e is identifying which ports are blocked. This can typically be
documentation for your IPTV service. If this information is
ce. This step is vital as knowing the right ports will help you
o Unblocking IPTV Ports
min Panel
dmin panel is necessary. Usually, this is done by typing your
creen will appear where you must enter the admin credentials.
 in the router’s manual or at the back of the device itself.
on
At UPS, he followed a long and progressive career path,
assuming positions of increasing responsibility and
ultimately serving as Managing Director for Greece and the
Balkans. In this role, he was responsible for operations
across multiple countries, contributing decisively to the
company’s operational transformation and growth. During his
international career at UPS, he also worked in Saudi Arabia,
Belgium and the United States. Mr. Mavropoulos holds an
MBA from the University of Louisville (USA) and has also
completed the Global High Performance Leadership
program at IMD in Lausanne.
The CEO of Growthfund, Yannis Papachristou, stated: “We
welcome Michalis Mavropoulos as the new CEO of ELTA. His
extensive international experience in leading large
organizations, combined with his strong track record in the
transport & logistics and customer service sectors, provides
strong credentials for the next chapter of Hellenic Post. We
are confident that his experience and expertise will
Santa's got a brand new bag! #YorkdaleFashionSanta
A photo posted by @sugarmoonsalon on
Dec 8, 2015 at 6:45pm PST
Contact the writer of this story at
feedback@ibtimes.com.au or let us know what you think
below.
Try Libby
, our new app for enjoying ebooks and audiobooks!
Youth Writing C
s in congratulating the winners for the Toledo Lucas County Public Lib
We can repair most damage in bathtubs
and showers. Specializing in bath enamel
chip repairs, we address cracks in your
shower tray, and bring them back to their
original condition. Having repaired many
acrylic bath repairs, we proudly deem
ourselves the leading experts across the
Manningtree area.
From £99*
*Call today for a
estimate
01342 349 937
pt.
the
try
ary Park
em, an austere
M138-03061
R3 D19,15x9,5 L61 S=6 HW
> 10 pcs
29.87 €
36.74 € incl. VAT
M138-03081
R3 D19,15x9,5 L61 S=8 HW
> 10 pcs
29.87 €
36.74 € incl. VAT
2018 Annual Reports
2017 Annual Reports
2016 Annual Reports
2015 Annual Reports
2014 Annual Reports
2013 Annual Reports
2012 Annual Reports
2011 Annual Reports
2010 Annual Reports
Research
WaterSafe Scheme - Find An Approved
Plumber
● ● ● ● ●
• [TASK TO COMPLETE]:
Count the lines of the material that include the word "across", then state only the total.

• [EXPECTED ANSWER]:
2